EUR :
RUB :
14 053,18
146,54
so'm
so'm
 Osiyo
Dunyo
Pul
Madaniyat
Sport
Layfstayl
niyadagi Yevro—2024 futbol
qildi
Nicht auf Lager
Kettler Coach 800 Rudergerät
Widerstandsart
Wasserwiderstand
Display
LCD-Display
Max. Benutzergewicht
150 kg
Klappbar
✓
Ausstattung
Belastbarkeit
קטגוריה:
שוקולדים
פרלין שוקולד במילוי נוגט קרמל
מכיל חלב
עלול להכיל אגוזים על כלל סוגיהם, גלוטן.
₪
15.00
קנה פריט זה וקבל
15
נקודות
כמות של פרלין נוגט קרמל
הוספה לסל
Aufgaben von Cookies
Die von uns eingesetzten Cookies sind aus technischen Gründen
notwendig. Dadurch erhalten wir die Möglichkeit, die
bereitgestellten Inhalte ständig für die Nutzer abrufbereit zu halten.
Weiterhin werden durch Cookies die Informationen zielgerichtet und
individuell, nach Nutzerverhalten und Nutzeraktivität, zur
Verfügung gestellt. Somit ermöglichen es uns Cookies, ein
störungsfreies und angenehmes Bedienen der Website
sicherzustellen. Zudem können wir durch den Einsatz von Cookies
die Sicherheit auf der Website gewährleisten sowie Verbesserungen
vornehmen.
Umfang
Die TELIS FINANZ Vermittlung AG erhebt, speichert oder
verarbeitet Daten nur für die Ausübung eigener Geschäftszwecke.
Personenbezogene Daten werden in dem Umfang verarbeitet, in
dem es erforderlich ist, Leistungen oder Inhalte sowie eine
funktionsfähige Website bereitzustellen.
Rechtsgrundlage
...
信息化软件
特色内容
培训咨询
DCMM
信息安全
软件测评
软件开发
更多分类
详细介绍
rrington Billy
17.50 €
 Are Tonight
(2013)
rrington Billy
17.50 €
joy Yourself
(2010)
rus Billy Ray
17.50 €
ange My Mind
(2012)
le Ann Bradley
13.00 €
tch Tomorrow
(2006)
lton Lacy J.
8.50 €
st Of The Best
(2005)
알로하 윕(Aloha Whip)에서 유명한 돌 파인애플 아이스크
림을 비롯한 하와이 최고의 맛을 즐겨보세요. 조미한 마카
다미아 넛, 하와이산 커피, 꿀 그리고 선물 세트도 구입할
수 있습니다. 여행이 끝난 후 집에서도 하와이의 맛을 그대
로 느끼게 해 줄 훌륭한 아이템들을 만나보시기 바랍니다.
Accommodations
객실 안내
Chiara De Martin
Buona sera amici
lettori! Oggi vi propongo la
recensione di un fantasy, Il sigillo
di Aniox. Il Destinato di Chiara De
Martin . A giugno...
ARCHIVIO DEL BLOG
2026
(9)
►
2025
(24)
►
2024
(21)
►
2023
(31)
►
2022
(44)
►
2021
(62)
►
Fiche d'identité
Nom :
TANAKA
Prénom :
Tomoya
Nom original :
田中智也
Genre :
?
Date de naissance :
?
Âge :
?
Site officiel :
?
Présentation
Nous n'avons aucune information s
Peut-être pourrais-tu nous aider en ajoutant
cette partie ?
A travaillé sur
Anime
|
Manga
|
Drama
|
---
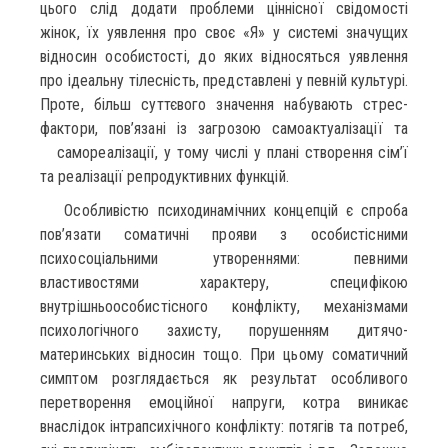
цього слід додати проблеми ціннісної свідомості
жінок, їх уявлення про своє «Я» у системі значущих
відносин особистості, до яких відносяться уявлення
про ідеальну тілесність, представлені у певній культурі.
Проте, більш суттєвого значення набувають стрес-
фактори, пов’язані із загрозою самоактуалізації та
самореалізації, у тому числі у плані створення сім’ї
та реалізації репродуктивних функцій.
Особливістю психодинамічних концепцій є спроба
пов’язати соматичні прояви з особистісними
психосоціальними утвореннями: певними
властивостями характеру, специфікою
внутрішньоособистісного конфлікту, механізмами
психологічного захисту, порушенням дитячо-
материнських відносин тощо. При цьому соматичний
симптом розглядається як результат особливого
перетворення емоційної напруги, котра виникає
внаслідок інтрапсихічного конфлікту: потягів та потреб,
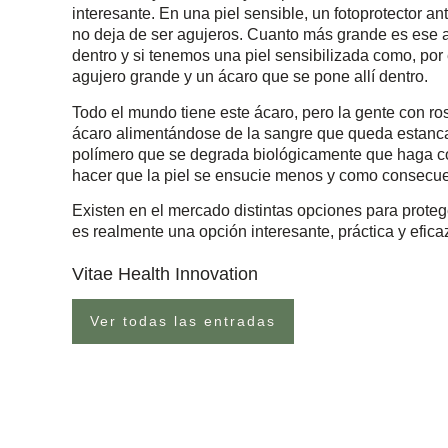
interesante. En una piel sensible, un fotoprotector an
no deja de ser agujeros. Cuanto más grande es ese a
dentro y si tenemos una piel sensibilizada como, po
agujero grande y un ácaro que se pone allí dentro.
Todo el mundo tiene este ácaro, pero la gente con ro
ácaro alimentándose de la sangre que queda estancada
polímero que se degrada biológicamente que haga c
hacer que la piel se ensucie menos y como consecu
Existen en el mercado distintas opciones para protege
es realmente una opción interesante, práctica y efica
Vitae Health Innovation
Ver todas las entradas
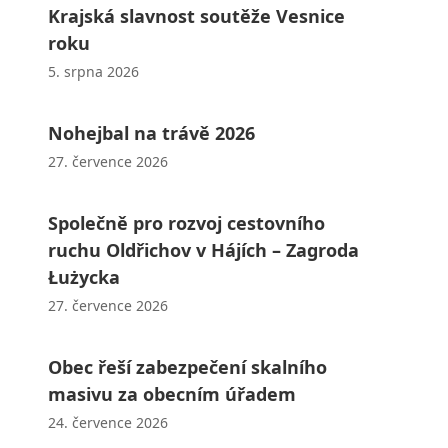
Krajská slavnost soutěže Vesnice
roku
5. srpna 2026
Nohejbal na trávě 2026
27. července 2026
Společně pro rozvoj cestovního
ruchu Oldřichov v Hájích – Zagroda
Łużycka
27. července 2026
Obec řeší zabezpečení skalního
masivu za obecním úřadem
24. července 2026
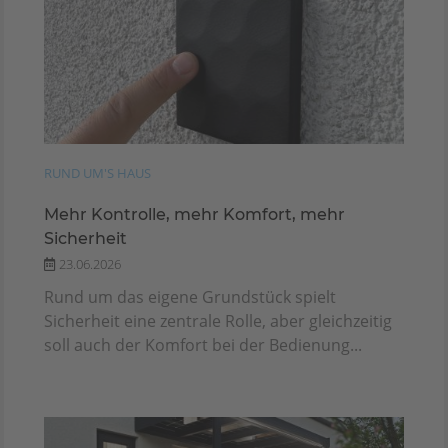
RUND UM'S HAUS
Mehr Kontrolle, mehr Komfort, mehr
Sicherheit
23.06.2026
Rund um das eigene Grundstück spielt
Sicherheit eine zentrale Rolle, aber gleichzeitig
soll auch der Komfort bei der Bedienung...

• **EXERCISE**:
Tally the lines of the records that hold the word "конфлікту" and output only the total.

• **COMPLETED TASK**:
2